L'Islet est une municipalité régionale de comté de la région de Chaudière-Appalaches[1]. Elle a été créée le 1er janvier 1982. Son préfet actuel est Réal Laverdière. Son chef-lieu est Saint-Jean-Port-Joli. Elle est composée de 14 municipalités (1 ville, 10 municipalités, 3 paroisses).

Le recensement de 2006 y dénombre 18 902 habitants[2]. Elle a une superficie de 2 099,58 km2.

Origine du nom[modifier | modifier le code]

La dénomination de la seigneurie de L'Islet, concédée en 1677 à Geneviève Couillard (1660-1720), fille de Louis Couillard (1629-1678), ainsi que celle de L'Islet-de-Bonsecours, concédée la même année à François Bellanger, sont à l'origine de celle de la ville de L'Islet dont le territoire était jadis compris dans leurs limites ainsi que du bureau de poste ouvert en 1833.

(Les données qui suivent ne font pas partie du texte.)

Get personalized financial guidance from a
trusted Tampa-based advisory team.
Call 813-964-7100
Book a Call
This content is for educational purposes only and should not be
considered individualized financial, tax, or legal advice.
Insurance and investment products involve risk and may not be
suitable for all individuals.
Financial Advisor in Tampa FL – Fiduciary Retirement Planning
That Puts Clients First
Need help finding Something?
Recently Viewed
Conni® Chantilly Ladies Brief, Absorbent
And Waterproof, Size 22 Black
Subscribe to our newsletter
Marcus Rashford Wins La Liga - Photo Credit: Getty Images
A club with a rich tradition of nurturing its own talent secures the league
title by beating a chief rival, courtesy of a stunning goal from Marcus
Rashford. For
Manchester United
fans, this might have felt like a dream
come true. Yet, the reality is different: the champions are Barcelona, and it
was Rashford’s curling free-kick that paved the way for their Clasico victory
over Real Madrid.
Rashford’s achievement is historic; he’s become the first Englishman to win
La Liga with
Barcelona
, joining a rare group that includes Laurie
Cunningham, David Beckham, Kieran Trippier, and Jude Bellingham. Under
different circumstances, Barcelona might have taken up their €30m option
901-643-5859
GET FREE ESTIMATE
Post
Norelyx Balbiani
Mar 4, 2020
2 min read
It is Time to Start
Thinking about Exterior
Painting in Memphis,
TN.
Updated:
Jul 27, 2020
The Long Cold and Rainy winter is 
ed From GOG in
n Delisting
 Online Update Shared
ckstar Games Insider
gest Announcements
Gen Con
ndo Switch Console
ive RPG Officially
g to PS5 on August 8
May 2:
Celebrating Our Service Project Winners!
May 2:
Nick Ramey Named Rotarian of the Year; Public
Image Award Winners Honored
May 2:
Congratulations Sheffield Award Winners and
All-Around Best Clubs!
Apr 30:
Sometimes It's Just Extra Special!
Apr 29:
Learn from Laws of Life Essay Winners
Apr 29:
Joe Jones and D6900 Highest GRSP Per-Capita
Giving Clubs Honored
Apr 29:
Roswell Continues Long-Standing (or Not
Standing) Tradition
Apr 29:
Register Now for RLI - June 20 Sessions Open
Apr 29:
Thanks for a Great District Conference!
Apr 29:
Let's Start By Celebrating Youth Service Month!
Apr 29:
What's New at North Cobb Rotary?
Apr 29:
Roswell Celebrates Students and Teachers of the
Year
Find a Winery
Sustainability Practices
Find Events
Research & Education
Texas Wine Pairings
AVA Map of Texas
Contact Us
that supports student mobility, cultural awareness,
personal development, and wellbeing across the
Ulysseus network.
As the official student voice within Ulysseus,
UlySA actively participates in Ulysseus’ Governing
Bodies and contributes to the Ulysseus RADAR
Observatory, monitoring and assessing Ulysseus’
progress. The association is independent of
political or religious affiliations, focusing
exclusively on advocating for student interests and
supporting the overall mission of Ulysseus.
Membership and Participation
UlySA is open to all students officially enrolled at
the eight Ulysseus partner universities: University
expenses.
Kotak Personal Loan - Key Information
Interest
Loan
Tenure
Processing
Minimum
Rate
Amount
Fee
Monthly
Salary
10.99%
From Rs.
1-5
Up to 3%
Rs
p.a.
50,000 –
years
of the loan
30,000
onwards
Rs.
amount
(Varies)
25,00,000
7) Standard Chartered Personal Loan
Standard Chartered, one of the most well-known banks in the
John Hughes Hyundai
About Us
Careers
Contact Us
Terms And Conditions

De plus, les gens au début pensaient que cela était une île d'où vient le nom d'islet.

Le portrait géophysique[modifier | modifier le code]

La MRC de L'Islet, située sur la rive Sud du Saint-Laurent, à près de 100 km en aval de Québec, couvre une superficie de 2,092 km2. Son territoire s’étend sur une longueur moyenne d'environ 40 km parallèlement au fleuve Saint-Laurent et sur une profondeur d'environ 50 km sur l'axe perpendiculaire à ce dernier. Elle est bordée au Sud-Est par l’État américain du Maine qui, dans cette partie de son territoire, est pratiquement inhabité. A la hauteur de la MRC de L'Islet, le fleuve Saint-Laurent varie de 20 à 25 km de largeur. Quelques îlots rocheux, d'une superficie restreinte, font partie de la MRC de L'Islet. Ces îles sont à une distance variant de 5 à 11 km de la rive.

Géomorphologie[modifier | modifier le code]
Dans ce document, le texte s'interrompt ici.